Fifth, a subset of individuals in this study were referred for aneuploidy screening using PGT-A, an adjunct intervention in IVF¹⁸. The impact of chromosomal mosaicism from a blastocyst biopsy on the clinical effectiveness of PGT-A remains under debate^18–20. Additionally, our approach does not address the accuracy of PRS testing in embryos found to be mosaic or aneuploid during PGT-A.

As our understanding and the predictive power of PRSs improves and sequencing technology becomes more cost effective, this approach may be used to reliably infer inherited genome sequence and model predicted genetic risk in embryos of couples with a personal and/or family history of common disease undergoing IVF.

Methods

Recruitment of participants, sample collection and sequencing

All participants were recruited through one of several IRB studies (E&I West Coast Board IRB protocol 10176) and WCG IRB protocols 20180294 and 20202676. Appropriate consent was obtained from each participant, and a subset of individuals participating in protocol 20180294 consented for return of results to receive certain incidental single-gene findings on themselves and a report on euploid embryos. For some of the couples whose data were included in the analyses, we had prior knowledge on the presence of rare pathogenic variants. For each individual, we extracted genomic DNA from either whole blood or saliva samples, as available. We fragmented DNA, prepared and sequenced shotgun-sequencing libraries using Illumina or BGI kits following manufacturer’s instructions in either paired-end 100-bp (case 4) or 150-bp read configuration. We targeted an average depth of 30× for WGS on parents’ and born children’s DNA. Actual mean coverage for all samples was ≥29 and ranged from 29× to 111× (Supplemental Table 3). Individuals participating in protocol 20180294 (prospective study) also had the option to receive certain incidental single-gene findings on themselves and a report on euploid embryos that included polygenic disease risk information at no additional cost to their IVF cycle. Individuals who elected to receive polygenic risk information received both pretest and posttest counseling with a medical geneticist or genetic counselor which included a discussion of how polygenic models are constructed, the experimental nature of predictions made and visualizations of polygenic risk.

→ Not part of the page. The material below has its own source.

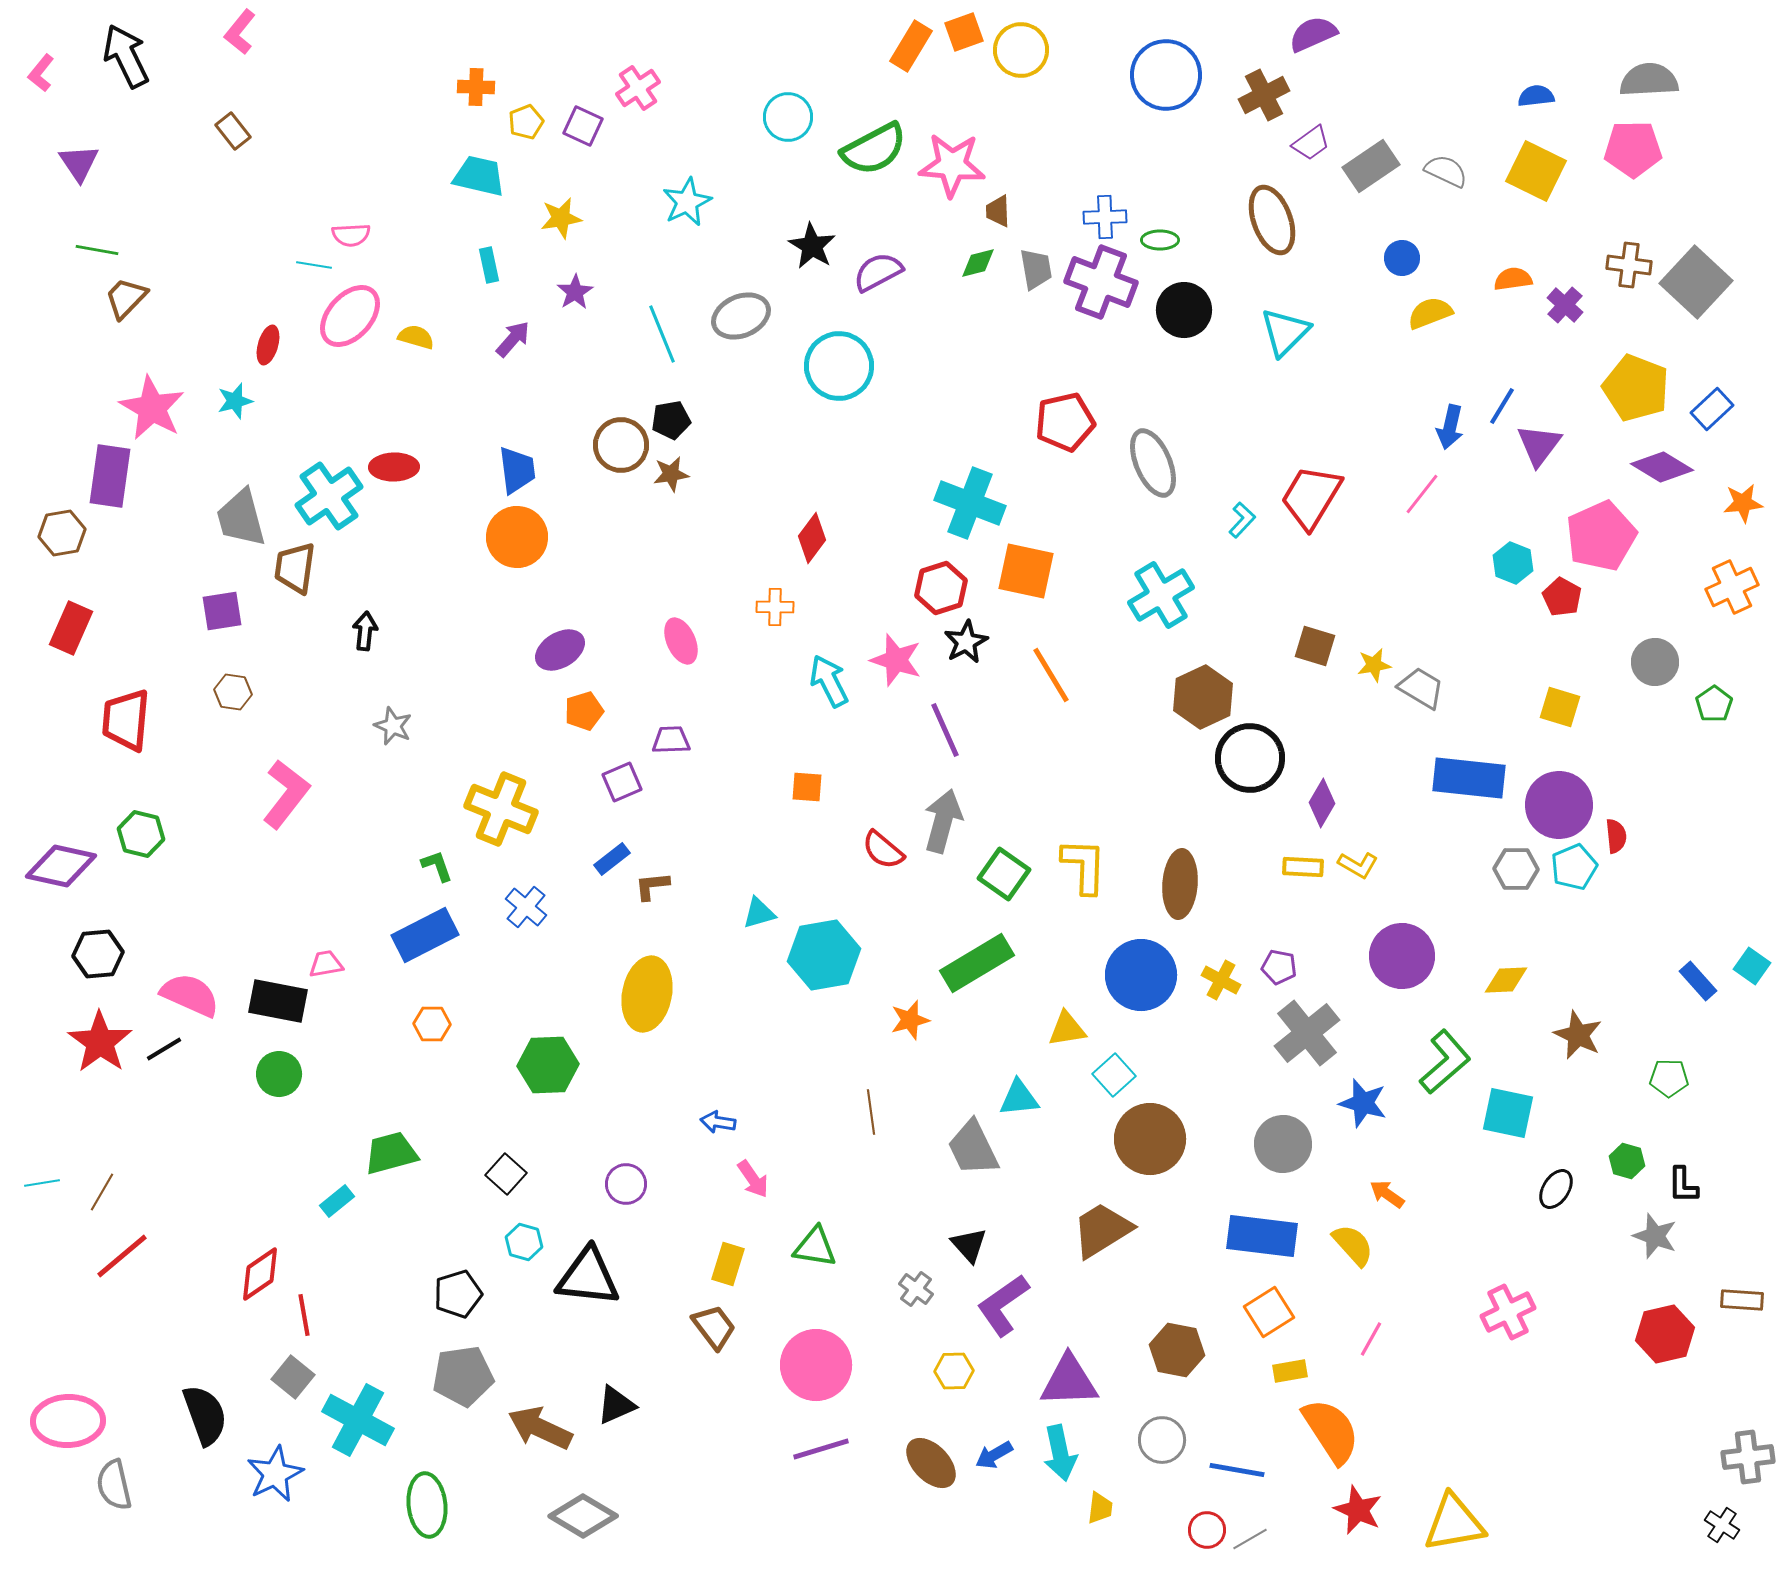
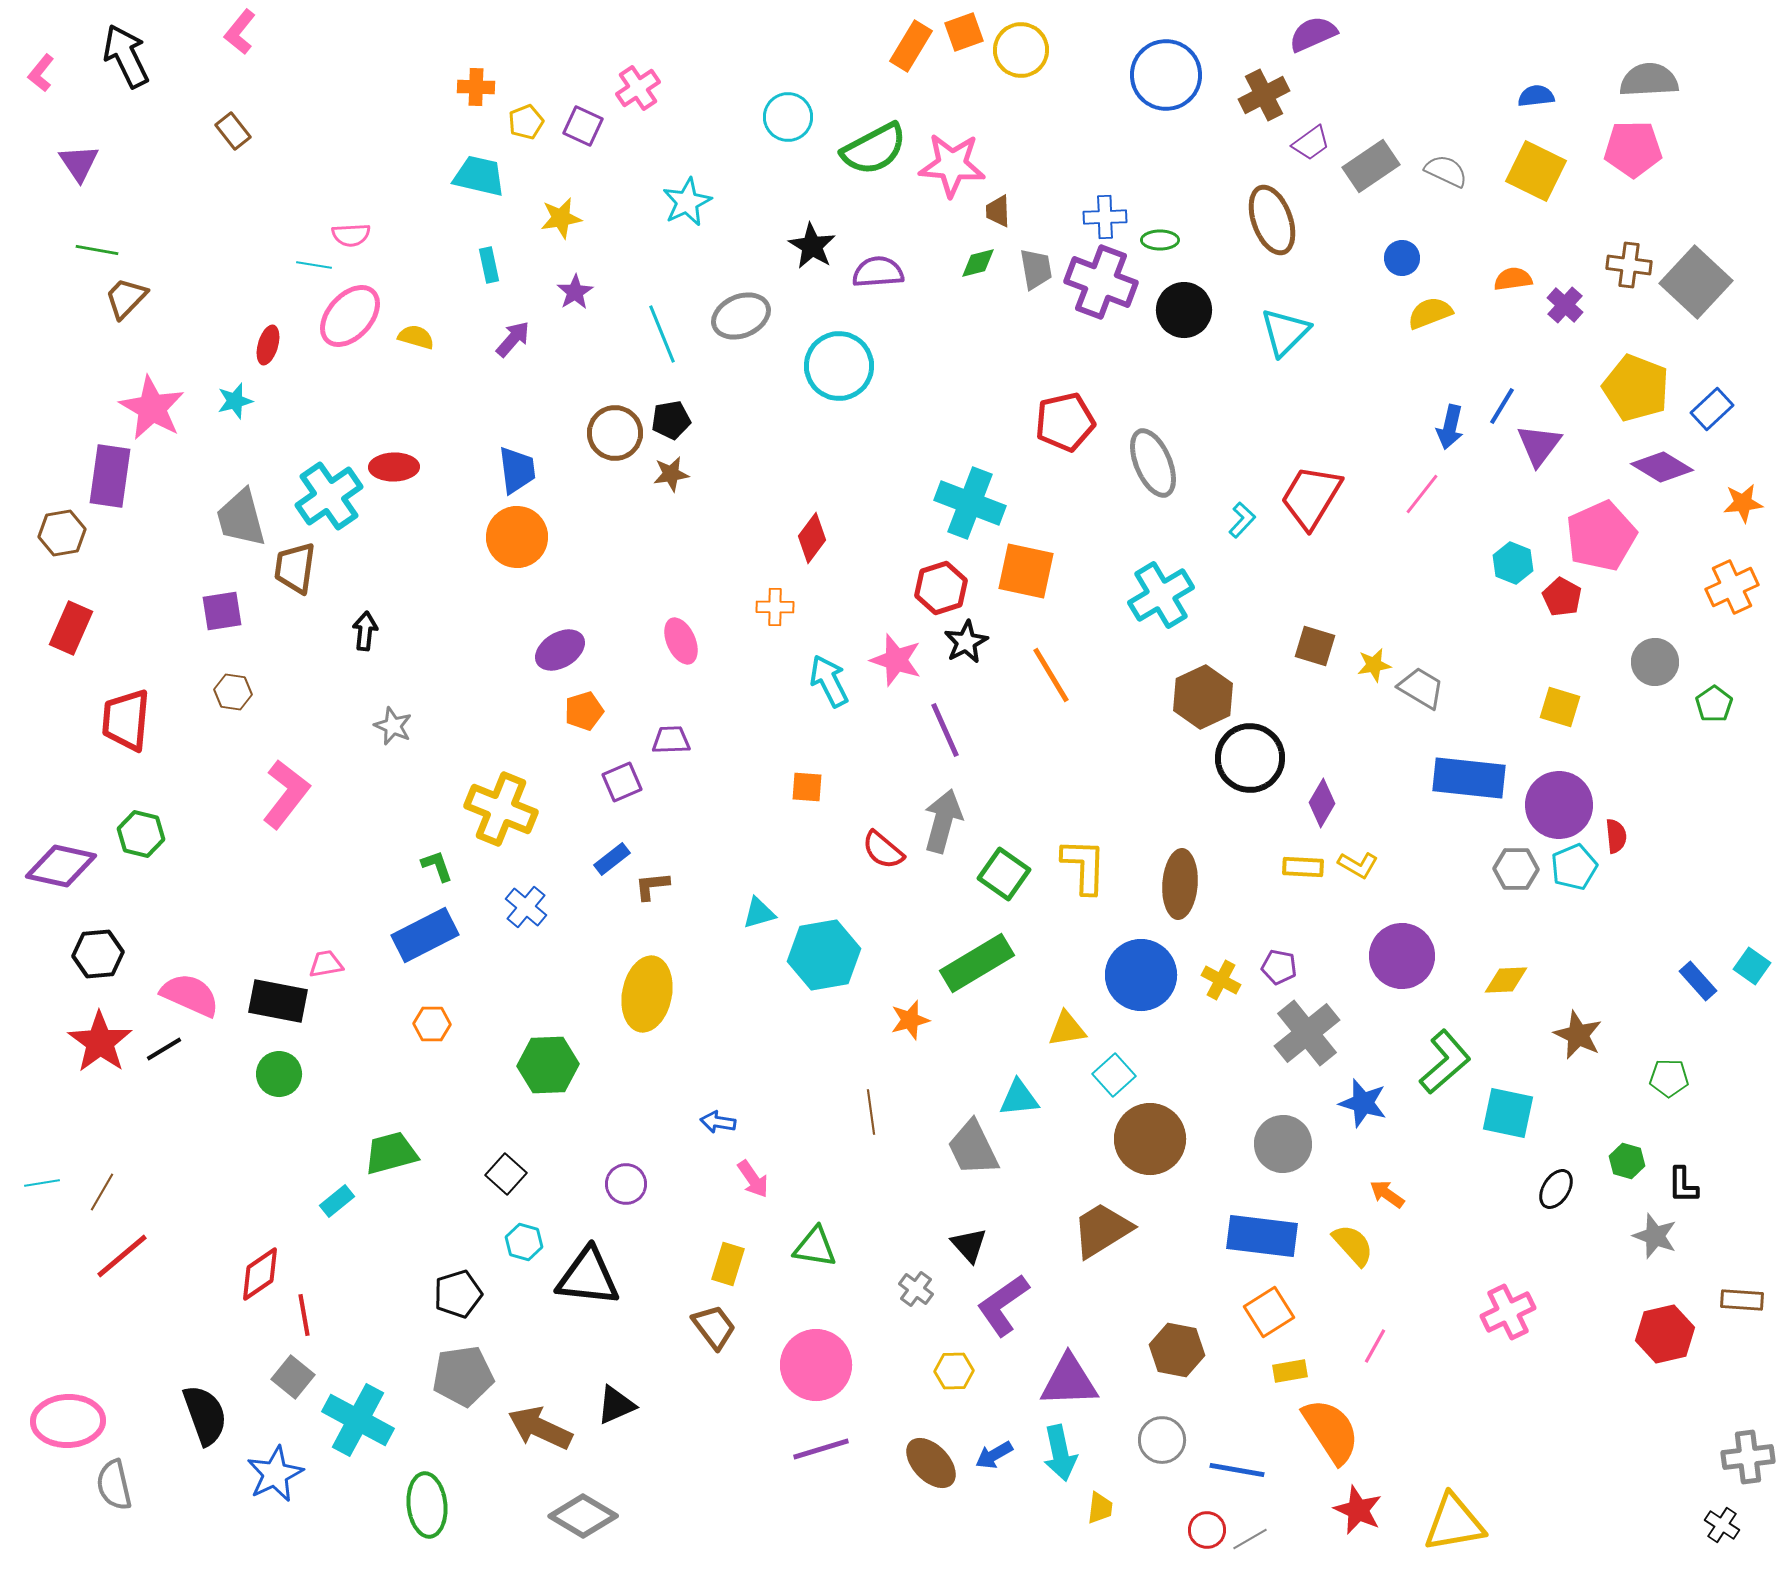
purple semicircle at (878, 272): rotated 24 degrees clockwise
brown circle at (621, 445): moved 6 px left, 12 px up
pink line at (1371, 1339): moved 4 px right, 7 px down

In four families with fresh blood samples available, we additionally performed synthetic long-read sequencing on both individuals in the couple. Modifications to our protocol included high-molecular-weight DNA extraction (Circulomics) and library preparation using a TELL-Seq library with standard protocols, except for reduced transposable enzyme.

WGS, alignment and genotyping

WGS primary and secondary analyses were performed according to the Broad Institute’s best practices pipeline (GATK), implemented by Sentieon Software (Sentieon). Briefly, we mapped reads to the human reference genome sequence (GRCh37) with bwa v0.7.17. Genotyping involved two steps. First, we performed joint variant calling on the parents and the born child using Sentieon’s GVCFtyper and filtered these based on internal quality-control thresholds, including base quality ≥20, read depth ≥8, Fisher strand bias <30 and quality by depth >4. Second, we called genotypes at sites specific to polygenic models with a read depth of at least 8×. Sequence reads from case 4 were also reported in our previous publication¹.

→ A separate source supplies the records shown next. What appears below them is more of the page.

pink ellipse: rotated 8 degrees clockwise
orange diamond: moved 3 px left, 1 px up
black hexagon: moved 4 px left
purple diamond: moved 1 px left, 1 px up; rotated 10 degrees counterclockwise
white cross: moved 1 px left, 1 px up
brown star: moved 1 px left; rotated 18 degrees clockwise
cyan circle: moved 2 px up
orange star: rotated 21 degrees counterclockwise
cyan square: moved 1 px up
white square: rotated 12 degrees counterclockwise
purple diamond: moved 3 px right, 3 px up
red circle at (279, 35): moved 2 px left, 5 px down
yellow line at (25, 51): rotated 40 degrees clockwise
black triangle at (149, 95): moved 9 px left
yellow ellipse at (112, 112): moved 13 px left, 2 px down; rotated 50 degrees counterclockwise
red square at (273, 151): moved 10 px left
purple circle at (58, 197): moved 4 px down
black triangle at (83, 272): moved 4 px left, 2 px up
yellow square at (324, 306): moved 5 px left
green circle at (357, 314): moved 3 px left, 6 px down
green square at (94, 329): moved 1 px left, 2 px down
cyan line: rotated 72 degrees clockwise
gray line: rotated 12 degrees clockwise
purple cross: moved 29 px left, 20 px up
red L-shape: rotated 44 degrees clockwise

Embryo genotyping and PS analysis

To genotype embryo biopsy specimens, we extracted and amplified DNA, followed by genotyping using a rapid SNP microarray protocol on Illumina’s HumanCytoSNP-12 BeadChip. We combined sibling embryos’ and parents’ SNP microarray measurements in a two-step method termed parental support (PS; Supplemental Note 1). First, we used a statistical model to determine the maximum likelihood estimate phase of heterozygous single-nucleotide variants in each parent by combining recombination frequencies from the HapMap database with SNP array measurements from parents and SNP array measurements from sibling embryos. This will be referred to as PS haplotypes. Second, we determined PS embryo genotypes using a hidden Markov model (HMM) that finds the most likely parental haplotype transmitted to each embryo given SNP array measurements from the embryo and maximum likelihood estimate phase for each parent (Supplemental Note 1). The outputs of the HMM informed the meiotic recombination sites. As these samples were processed on the same workflow used in a clinical PGT-A platform (Natera), we relied on the established Natera Spectrum pipeline to identify embryos with aneuploid chromosomes²⁰. This platform can detect copy-number variants down to 5 Mb.

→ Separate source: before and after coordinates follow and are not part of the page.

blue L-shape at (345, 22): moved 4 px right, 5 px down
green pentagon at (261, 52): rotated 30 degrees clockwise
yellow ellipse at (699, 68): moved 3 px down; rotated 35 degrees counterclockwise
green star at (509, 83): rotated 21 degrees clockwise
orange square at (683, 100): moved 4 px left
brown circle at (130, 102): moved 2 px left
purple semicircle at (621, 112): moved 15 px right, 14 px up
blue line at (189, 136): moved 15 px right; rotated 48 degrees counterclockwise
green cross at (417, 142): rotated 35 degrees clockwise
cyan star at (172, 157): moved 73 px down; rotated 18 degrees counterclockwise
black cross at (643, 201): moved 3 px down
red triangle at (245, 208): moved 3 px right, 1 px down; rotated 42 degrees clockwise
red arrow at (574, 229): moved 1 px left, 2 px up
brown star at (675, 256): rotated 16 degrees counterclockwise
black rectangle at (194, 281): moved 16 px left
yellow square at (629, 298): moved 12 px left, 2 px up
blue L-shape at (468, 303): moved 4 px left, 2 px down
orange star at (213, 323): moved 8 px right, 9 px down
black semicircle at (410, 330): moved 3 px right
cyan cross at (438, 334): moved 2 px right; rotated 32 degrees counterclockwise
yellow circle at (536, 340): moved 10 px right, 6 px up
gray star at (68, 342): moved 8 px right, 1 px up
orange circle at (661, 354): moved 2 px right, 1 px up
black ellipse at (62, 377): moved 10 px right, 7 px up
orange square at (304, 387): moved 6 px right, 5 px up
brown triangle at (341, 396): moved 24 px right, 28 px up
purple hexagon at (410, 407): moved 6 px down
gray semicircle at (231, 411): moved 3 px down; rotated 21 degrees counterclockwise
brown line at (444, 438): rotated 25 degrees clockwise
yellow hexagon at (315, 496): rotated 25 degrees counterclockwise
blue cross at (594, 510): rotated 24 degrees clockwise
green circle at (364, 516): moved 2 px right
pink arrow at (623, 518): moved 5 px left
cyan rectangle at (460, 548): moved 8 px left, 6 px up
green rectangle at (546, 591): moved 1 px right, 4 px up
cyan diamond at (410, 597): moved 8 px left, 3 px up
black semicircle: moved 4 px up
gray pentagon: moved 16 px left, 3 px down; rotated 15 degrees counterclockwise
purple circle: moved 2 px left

Haplotype phasing of parents

To phase WGS-derived variants in each parent, we used SHAPEIT4 (ref. ¹¹) with default parameters using the UK10K Imputation Cohort + 1000 Genomes phase 3 (EGAD00001000776) as a reference panel and PS haplotypes as a scaffold (Supplemental Note 1). This scaffold, consisting of ~200,000 phased variants, served to anchor phasing performed using the reference panel (Extended Data Fig. 7). Each chromosome was processed independently and in parallel; all chromosomes were combined thereafter. Multiallelic sites were excluded. To gain additional performance for rare variants not represented by reference panels, we used linked read sequencing of high-molecular-weight DNA (Supplemental Note 2).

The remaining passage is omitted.